Segment Start: ENTRIES PROVIDED

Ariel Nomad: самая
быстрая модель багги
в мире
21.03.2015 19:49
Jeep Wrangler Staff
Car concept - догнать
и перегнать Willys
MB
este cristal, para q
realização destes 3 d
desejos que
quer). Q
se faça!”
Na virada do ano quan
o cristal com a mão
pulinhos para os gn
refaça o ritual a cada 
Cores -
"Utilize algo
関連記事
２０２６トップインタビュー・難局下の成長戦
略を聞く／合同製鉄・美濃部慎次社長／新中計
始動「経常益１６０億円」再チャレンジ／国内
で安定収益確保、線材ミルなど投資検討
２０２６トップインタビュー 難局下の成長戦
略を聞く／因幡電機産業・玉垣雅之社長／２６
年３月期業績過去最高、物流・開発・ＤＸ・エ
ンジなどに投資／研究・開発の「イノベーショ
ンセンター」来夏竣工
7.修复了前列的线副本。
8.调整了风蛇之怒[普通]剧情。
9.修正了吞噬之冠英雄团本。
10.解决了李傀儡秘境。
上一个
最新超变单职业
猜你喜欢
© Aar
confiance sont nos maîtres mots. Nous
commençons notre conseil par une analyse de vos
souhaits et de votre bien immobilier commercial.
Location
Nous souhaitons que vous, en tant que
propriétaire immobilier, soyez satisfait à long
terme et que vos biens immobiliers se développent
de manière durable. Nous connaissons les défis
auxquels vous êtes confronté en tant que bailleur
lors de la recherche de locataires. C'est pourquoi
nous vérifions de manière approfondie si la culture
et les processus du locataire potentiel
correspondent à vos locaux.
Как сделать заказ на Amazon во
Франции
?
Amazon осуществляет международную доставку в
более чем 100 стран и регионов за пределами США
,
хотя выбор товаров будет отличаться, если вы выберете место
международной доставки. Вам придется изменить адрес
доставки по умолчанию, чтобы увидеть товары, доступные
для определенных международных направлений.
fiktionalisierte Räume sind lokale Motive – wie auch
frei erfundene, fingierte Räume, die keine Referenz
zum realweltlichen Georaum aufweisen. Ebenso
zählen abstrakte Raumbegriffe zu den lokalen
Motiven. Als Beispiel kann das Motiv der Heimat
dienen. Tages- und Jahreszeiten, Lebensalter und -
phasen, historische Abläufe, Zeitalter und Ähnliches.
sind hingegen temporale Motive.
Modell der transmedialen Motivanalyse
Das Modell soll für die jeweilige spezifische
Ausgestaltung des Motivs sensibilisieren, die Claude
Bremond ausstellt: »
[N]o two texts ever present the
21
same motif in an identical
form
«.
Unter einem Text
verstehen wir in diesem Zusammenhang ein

Segment End: ENTRIES PROVIDED

**REQUIRED ACTION**. Return all lines above that mention the word "Räume".

**OUTPUT OF THE TASK**.
fiktionalisierte Räume sind lokale Motive – wie auch
frei erfundene, fingierte Räume, die keine Referenz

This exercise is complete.